Destin relied on the authority of Monde Petroleum v Westernzagros Limited [2015] 1 Lloyd’s Rep 330, which confirmed that where an agreement contains a new and competing dispute resolution clause to the prior agreement, the clause should be construed in light of the fact that the parties were more likely than not intended that the specific clause should supersede the clause in the earlier agreement and apply to all disputes arising out of any agreement. The case of Monde (supra) was supported by the presumption in favour of one-stop adjudication which was established in Fiona Trust & Holdings v Privalov [2007] UKHL 40.
Destin’s position was also supported by the case of C v D1, D2, D3 [2015] EWHC 2126 (Comm) where the Court noted that there is a strong presumption that parties to a contract which contained a dispute resolution clause intended all disputes arising out of the contract to be resolved in the forum designated by the dispute resolution clause. As a result, Destin submitted that the clause in the settlement agreement was the applicable dispute resolution clause.
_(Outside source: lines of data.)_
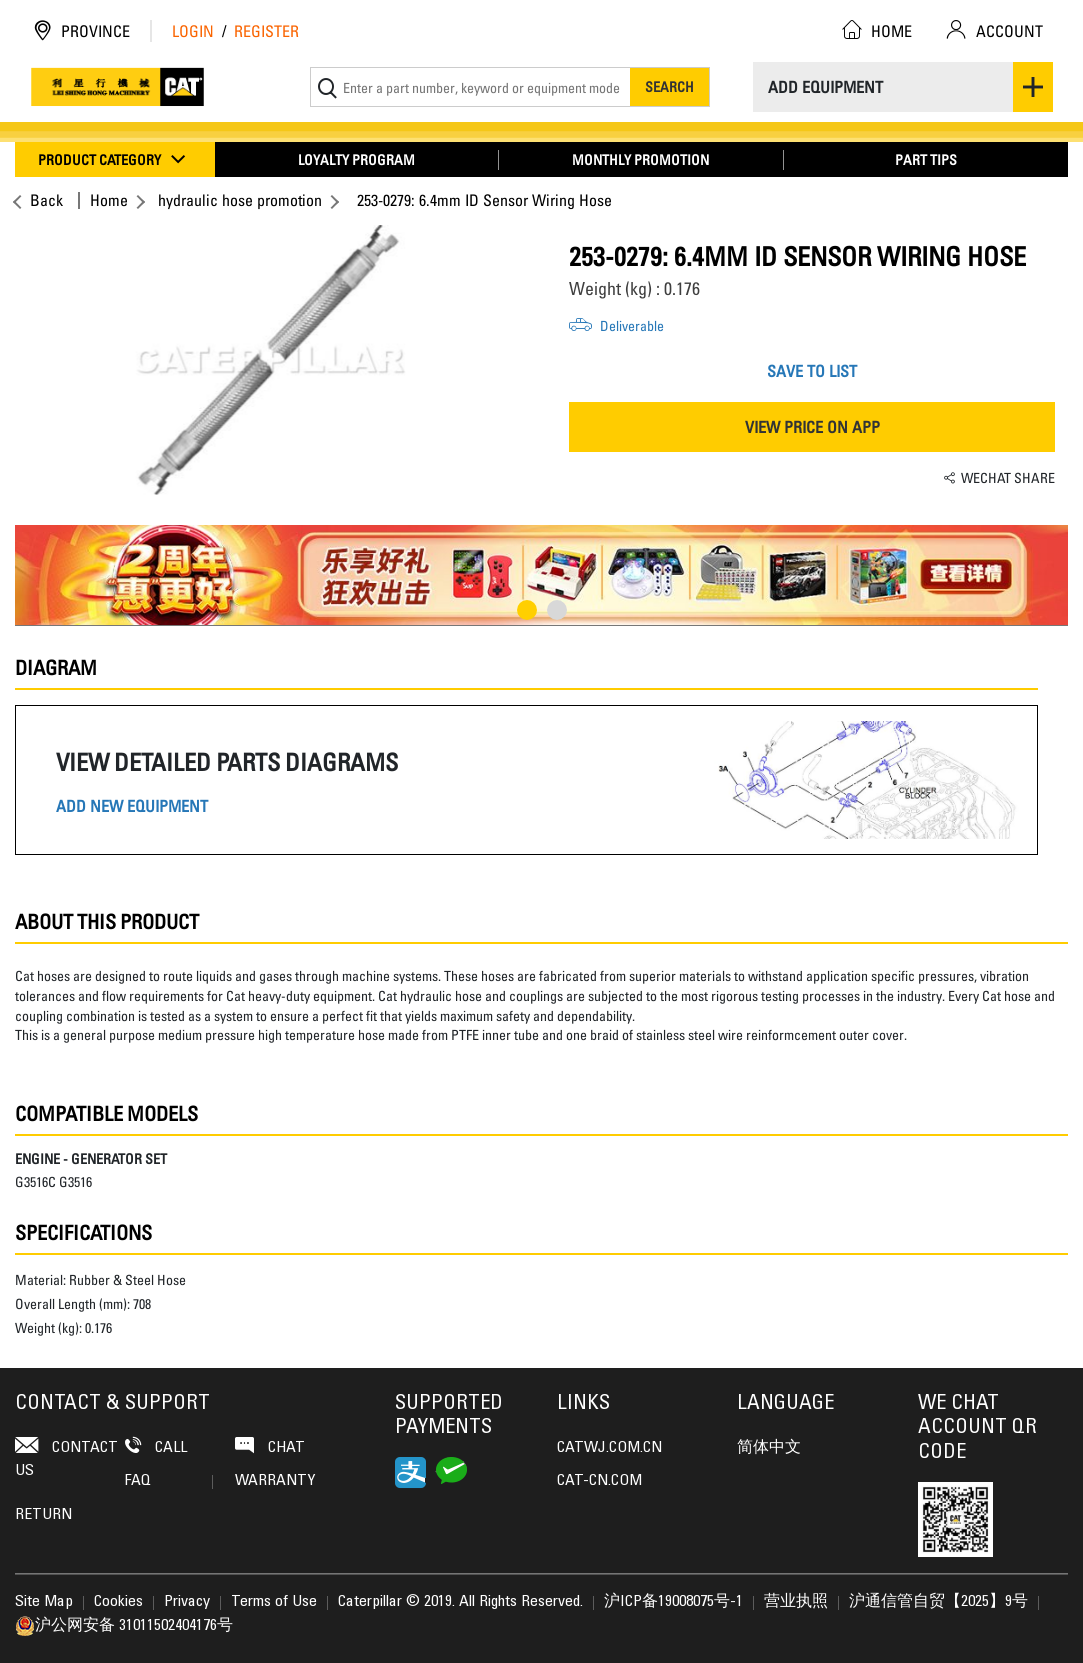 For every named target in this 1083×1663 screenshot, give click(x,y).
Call (156, 1446)
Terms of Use (274, 1602)
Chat (270, 1446)
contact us (66, 1457)
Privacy (187, 1602)
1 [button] (527, 610)
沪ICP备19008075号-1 (673, 1602)
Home (109, 200)
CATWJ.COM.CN (609, 1448)
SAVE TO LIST (812, 371)
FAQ (169, 1481)
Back (44, 200)
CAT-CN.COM (599, 1481)
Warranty (275, 1481)
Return (43, 1515)
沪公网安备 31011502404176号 (124, 1626)
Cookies (118, 1602)
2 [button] (557, 610)
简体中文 (769, 1448)
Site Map (44, 1602)
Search (669, 86)
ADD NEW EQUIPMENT (132, 806)
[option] (271, 360)
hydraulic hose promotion (240, 200)
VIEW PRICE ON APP (812, 427)
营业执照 (796, 1602)
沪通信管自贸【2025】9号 (938, 1602) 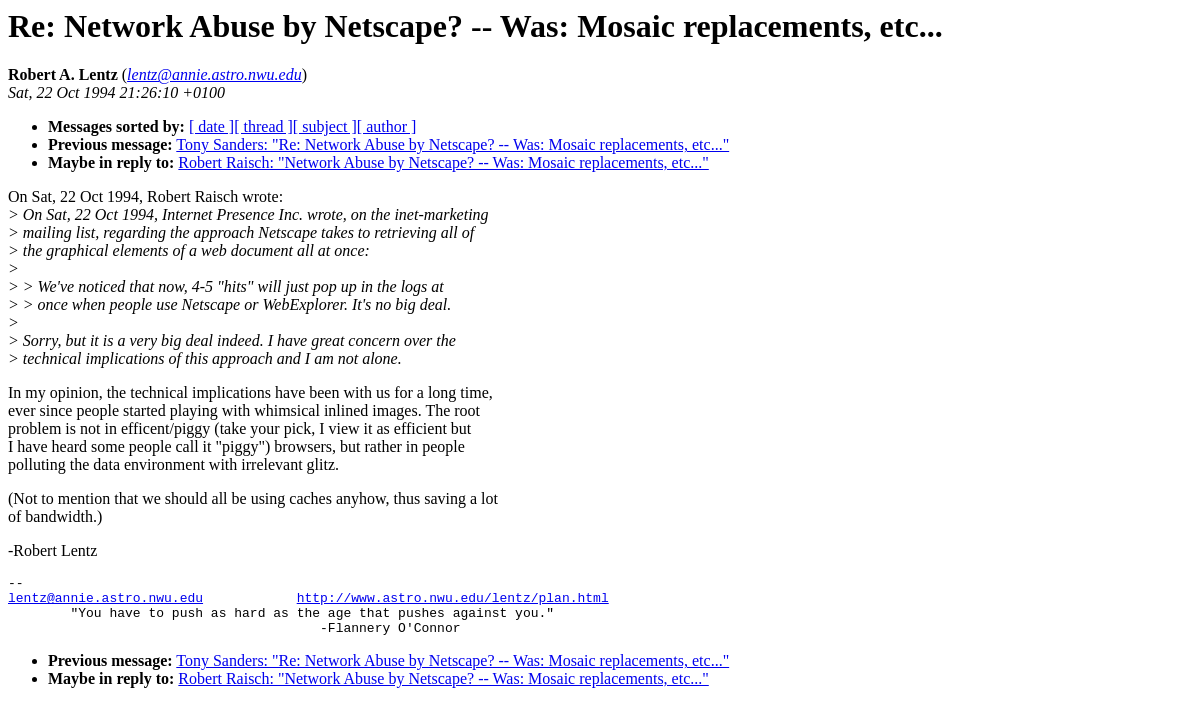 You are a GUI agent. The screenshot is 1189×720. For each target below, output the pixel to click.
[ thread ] (263, 126)
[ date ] (211, 126)
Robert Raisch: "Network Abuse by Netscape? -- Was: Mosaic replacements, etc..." (443, 162)
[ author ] (387, 126)
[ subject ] (325, 126)
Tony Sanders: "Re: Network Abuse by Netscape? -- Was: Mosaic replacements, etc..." (452, 144)
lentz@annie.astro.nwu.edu (105, 603)
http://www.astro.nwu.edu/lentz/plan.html (453, 603) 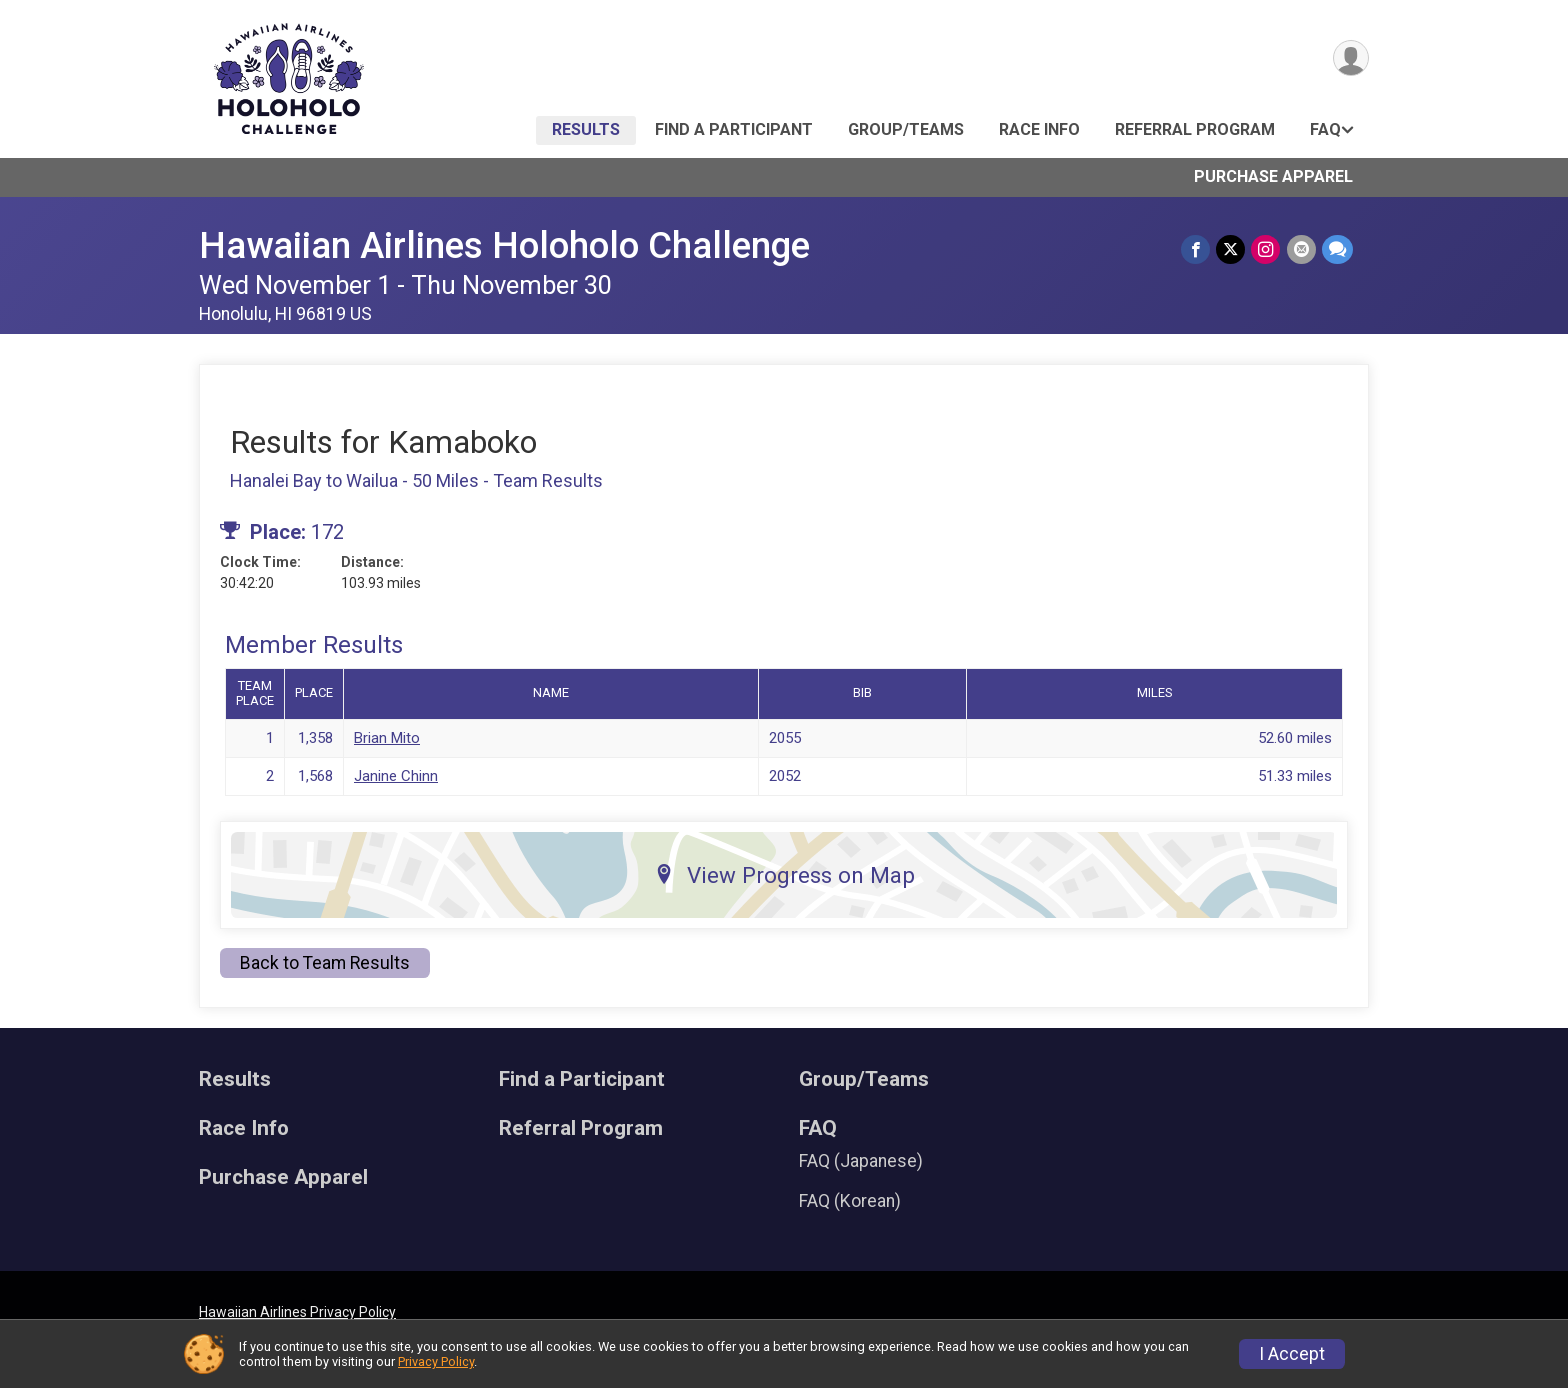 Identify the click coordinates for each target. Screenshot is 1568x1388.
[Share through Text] (1337, 249)
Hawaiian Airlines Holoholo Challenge (504, 245)
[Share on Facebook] (1196, 249)
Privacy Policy (436, 1361)
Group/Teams (906, 129)
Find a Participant (734, 129)
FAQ (1325, 129)
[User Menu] (1350, 58)
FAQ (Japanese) (861, 1161)
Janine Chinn (396, 776)
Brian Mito (387, 738)
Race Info (1039, 129)
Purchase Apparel (1273, 176)
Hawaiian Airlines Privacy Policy (297, 1312)
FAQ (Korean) (850, 1201)
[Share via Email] (1301, 249)
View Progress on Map (784, 875)
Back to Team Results (325, 963)
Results (586, 129)
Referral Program (1195, 129)
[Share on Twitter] (1231, 249)
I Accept (1292, 1354)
In addition, Destin submitted that by virtue of the language in the settlement agreement terminating the frame agreements, it illustrated that the parties intended to be bound by the settlement agreement alone.
Court’s decision
The court dismissed the application by Saipem, concluding that the monetary claims were within the scope of the dispute resolution clause of the settlement agreement. The following observations are relevant:
- The presumption in favour of one-stop adjudication under Fiona Trust is reinforced by the parties entering into a Settlement Agreement which contain a dispute resolution clause. By entering into the settlement agreement, it was inferred that the parties intended to be bound by the dispute resolution clause in the settlement agreement, and this would supersede the dispute resolution clause in the frame agreements.
- The clause in the settlement agreement which was expressed as having exclusive jurisdiction would exclude arbitration. It was noted that the prior contractual arrangements would fall under the ambit of the clause as the widest scope was created when the clause stated “any dispute” would be settled in the courts of England and Wales.
- By binding itself to the settlement agreement, Saipem could not rely on the frame agreements as the settlement agreement had expressly terminated the frame agreements and the dispute resolution clause did not survive the termination.
- The commercial rationale for including the exclusive jurisdiction clause in a relationship-ending agreement was to ensure that there was not a fragmented dispute resolution process.
- The monetary claims were within the scope of the settlement agreement, and the arbitration agreements were inoperative for the purposes of section 9 (4) of the Act.
Conclusion
The judgment is significant as it confirmed the principle that where a dispute resolution clause is in a subsequent settlement agreement, it is presumed that it will supersede an earlier and inconsistent dispute resolution clause. This affirms the principle in Monde (supra). It solidifies the importance of proper drafting of clauses for agreements. Due to the construction of the settlement agreement, it was capable of complete ouster of the arbitration clause.
From a practical standpoint, one must ensure that when drafting any agreement, one should verify that the choice of dispute resolution is consistent with any other agreement which was in existence. This requires that every document is meticulously scrutinised and assessed before any drafting is done, and before the documents are sent to clients for execution.